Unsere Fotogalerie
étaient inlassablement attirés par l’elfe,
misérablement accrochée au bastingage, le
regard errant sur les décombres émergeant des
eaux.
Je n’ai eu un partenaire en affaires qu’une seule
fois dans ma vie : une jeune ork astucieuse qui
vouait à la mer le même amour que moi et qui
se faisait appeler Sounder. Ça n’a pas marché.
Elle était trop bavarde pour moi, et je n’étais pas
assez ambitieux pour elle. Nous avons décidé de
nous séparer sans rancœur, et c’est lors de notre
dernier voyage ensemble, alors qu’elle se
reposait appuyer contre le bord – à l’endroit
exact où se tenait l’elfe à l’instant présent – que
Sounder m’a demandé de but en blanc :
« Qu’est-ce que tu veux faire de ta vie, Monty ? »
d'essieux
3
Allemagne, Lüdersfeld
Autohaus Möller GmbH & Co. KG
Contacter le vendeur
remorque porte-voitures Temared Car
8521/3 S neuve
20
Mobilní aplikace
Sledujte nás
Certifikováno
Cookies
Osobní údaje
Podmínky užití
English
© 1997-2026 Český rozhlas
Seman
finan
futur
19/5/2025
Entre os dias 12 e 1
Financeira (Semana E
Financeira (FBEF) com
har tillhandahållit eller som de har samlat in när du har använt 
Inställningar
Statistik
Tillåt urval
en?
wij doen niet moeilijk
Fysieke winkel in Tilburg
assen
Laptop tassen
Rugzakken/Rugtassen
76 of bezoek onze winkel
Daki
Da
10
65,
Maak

WHAT THE EXERCISE ASKS: Copy exactly, and only, the lines from the one containing "Financeira (Semana E" through the last line of the listing.

OUTPUT OF THE EXERCISE:
Financeira (Semana E
Financeira (FBEF) com
har tillhandahållit eller som de har samlat in när du har använt 
Inställningar
Statistik
Tillåt urval
en?
wij doen niet moeilijk
Fysieke winkel in Tilburg
assen
Laptop tassen
Rugzakken/Rugtassen
76 of bezoek onze winkel
Daki
Da
10
65,
Maak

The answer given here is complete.